Year ended 30 June 20XX

The scheme commences on:

1 July 20XX

Relevant facts and circumstances

The deceased passed away during the year ended 30 June 20XX.

The property comprised of five adjacent lots, Lots 1, 2, 3, 4 and 5, was purchased by the deceased and their spouse (the deceased's spouse) as tenants in common before 19 September 1985.

The deceased's dwelling was on Lot 1. The other lots were vacant and adjacent to Lot 1.

The deceased's will provided that the deceased's spouse was granted a right to occupy the property for the duration of her life.

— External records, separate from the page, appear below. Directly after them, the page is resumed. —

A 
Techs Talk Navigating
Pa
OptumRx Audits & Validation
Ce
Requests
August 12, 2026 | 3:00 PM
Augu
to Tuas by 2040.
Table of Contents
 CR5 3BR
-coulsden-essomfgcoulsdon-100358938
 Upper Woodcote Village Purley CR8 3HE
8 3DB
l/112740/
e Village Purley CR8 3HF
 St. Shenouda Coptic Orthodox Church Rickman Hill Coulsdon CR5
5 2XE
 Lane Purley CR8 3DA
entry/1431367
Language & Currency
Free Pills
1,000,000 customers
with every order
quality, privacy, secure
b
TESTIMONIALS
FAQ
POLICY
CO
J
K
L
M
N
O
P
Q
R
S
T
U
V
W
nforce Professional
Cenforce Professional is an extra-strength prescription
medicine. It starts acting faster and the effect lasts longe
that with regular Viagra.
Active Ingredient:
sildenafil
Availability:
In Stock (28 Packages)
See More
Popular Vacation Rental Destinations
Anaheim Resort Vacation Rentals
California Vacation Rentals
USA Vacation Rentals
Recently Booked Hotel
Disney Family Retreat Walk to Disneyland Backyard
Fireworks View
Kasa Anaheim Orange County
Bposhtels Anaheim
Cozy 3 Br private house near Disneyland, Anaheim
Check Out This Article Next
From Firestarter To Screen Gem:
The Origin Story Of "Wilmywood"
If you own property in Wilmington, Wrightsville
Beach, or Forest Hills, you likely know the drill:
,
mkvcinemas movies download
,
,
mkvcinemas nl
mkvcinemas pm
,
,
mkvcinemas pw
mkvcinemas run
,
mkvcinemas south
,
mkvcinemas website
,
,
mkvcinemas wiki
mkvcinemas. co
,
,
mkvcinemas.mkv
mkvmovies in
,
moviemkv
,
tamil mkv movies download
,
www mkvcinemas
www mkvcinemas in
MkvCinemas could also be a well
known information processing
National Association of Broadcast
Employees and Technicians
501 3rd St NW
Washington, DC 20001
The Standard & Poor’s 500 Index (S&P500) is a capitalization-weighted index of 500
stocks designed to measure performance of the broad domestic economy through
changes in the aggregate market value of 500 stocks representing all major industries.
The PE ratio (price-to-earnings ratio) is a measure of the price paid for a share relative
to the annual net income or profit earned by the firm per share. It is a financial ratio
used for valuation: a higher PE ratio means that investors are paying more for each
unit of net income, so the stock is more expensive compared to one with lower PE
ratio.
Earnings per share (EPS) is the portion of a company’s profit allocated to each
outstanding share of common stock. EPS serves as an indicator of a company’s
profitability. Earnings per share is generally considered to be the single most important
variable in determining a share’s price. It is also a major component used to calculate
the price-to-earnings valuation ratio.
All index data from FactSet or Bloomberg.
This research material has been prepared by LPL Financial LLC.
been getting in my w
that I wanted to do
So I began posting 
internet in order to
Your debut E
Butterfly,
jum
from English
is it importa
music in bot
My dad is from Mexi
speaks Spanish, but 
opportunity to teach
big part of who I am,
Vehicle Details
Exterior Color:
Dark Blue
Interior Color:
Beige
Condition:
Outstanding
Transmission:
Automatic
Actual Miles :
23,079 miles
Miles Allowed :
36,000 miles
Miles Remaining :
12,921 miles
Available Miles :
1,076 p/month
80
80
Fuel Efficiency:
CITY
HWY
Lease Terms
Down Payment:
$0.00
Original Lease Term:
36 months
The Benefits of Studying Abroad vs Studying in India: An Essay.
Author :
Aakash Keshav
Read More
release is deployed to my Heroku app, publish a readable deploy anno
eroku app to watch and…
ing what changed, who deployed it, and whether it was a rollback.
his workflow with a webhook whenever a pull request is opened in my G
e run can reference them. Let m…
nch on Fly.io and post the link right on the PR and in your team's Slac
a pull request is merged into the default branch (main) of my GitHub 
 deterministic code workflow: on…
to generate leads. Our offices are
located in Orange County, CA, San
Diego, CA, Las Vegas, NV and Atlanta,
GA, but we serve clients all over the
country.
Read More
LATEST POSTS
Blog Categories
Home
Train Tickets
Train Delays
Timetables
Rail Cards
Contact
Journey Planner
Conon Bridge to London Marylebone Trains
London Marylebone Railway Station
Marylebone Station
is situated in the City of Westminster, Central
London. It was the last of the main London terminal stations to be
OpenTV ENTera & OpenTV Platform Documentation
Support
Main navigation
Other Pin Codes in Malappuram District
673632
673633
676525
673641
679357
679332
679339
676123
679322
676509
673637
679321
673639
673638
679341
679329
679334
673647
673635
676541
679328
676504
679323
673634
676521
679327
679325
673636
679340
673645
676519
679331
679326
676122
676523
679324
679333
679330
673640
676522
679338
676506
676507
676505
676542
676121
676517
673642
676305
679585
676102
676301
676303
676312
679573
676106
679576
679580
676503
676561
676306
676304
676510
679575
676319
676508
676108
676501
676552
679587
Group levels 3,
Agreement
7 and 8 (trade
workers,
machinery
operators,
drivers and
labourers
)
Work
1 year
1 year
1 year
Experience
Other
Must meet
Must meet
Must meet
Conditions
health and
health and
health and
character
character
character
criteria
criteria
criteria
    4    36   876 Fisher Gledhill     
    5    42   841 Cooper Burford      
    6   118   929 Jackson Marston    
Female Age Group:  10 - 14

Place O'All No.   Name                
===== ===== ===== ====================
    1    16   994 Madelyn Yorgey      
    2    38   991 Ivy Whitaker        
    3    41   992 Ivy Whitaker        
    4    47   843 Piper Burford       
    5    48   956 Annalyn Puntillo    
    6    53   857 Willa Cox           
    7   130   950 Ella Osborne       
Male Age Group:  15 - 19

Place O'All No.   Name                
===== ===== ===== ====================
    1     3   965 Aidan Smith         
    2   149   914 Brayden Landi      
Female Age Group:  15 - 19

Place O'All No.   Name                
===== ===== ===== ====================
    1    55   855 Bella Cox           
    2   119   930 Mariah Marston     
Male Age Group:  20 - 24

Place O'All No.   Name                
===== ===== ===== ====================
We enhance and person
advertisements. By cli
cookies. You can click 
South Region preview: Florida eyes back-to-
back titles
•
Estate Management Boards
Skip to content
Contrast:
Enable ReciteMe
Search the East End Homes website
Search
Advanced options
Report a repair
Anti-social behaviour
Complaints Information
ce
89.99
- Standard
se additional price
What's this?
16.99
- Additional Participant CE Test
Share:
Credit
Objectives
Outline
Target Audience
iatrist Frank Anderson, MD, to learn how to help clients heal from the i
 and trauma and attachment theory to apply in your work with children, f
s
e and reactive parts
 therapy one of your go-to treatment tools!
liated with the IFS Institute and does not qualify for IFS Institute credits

The deceased's spouse passed away during the year ended 30 June 20XX.

The deceased's spouse treated the property as their main residence until their death.

Both the deceased's and deceased's spouse's wills respectively left their shares in the property to their X children.

Lots 1, 2 and 3 were sold together, settlement occurred on during the year ended 30 June 20XX. The combined area of the three lots is less than 2 hectares.

Lots 4 and 5 were sold separately from the dwelling and the sales of these lots are not exempt from capital gains tax pursuant to section 118-165 of the Income Tax Assessment Act 1997.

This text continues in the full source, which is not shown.